* India reports 145,384 new cases, 794 deaths
* India reports most number of cases globally in past two weeks
* Maharashtra state enters strict weekend lockdown
India's daily coronavirus cases on Saturday rose by a record for the fifth time this week and deaths surged to the highest in more than five months, with hospitals and crematoriums overflowing in parts of the country.
New cases in the world's second-most populous country have totalled the most of anywhere in the world over the last two weeks. India's overall tally of 13.21 million is the third-highest globally, just shy of Brazil and below the worst affected country, the United States.
The second surge in infections, which has spread much more rapidly than the first one that peaked in September, has forced many states to impose fresh curbs but Prime Minister Narendra Modi has refused to impose a national lockdown given the high economic costs.
Authorities in Maharashtra, the Indian state with the highest cases, have ordered a weekend lockdown that will end early on Monday. Mega cities such as Mumbai, the country's financial centre and Maharashtra's capital, and the national capital of New Delhi have also imposed nightly curfews until the end of April.
India reported 145,384 new Covid-19 cases and 794 deaths, the Health Ministry reported.
Despite that, Prime Minister Modi again addressed an election rally crowded with thousands of people, many without masks, in the eastern state of West Bengal.
The government has blamed the resurgence mainly on crowding and a reluctance to wear masks as businesses across the country have reopened since February, only to be partially shut again to control the current surge.
‘Mass gatherings for elections and religious events have accelerated Covid, for which all of us are responsible to some extent,’ Sonia Gandhi, the chief of the main opposition Congress party, said in a statement.
In Mumbai, hundreds of poor migrant workers crammed onto trains this week to flee, potentially risking a wider outbreak in smaller towns and villages.
The railways department called it a usual rush this time of year for people to harvest crops back home and celebrate festivals.
VACCINE SHORTAGE
Many states have complained of a vaccine shortage though immunisations are currently restricted to only about 400 million of India's 1.35 billion people.
The health minister said on Thursday the government had more than 43 million doses in stock or in the pipeline, which may be enough for only about 10 days going by the immunisation trend.
India, the world's biggest maker of vaccines, has so far administered 97.5 million doses, using the AstraZeneca shot and another developed at home by Bharat Biotech.
Arvinder Singh Soin, a surgeon and leading liver transplant specialist, is one of many top Indian medical authorities that have criticized the government for its slow approach to approving other vaccines by insisting on the need for local trials for shots formulated abroad.
‘We need to immediately facilitate the approval of the next lot of vaccines,’ Soin said on Twitter. ‘Insistence on bridging trials data not relevant anymore given the situation. Millions have had these all over the world.’
The country breached the 100,000 mark for the first time on Monday. Only the United States has reported more cases in a day since the pandemic began over a year ago.

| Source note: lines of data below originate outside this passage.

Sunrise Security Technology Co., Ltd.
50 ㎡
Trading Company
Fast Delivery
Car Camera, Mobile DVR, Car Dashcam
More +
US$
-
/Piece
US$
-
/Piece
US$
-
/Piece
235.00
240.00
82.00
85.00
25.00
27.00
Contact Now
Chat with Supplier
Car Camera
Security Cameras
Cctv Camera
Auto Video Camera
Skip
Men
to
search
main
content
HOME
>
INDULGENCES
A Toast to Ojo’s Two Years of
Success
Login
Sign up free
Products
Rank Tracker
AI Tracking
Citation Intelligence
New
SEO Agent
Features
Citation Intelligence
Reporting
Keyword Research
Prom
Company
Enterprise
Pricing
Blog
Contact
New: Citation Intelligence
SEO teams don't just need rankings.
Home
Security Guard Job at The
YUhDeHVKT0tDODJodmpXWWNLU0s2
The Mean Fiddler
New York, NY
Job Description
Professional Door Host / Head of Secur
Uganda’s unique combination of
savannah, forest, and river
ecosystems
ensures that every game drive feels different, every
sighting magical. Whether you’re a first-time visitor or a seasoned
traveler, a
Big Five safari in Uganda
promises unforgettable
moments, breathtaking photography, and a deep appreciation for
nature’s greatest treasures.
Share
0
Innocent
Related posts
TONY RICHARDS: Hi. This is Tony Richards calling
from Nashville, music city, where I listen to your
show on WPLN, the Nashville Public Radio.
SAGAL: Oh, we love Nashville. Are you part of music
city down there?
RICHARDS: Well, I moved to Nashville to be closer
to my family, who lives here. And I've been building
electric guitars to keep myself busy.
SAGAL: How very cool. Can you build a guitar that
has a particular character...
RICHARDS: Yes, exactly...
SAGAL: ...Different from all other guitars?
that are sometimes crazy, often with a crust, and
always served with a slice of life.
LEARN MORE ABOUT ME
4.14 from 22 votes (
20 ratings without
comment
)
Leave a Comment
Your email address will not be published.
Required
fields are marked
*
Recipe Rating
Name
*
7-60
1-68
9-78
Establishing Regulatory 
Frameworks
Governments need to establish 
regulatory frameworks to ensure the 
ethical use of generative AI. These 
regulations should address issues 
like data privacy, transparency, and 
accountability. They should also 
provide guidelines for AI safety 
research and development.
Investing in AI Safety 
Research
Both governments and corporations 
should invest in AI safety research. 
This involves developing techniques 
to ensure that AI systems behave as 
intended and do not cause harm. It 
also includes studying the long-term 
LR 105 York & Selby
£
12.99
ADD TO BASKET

India's total deaths have now swelled to 168,436, health ministry data showed, though it has one of the lowest fatality rates, partly attributed to its relatively younger population.
Still, crematoriums have been overwhelmed in some Indian cities.
In Surat in the western state of Gujarat, officials were seeking additional crematorium workers to handle the overflow. It has dropped a plan to rope in teachers after online criticism.
In the northern city of Lucknow, distraught relatives had to wait for hours to perform the last rites of their family members in the area's only electric crematorium, said its officer-in-charge Mohammad Wasimuddin.
In Hinduism, the religion for the majority of Indians, cremation is the traditional method for dealing with the physical body after death.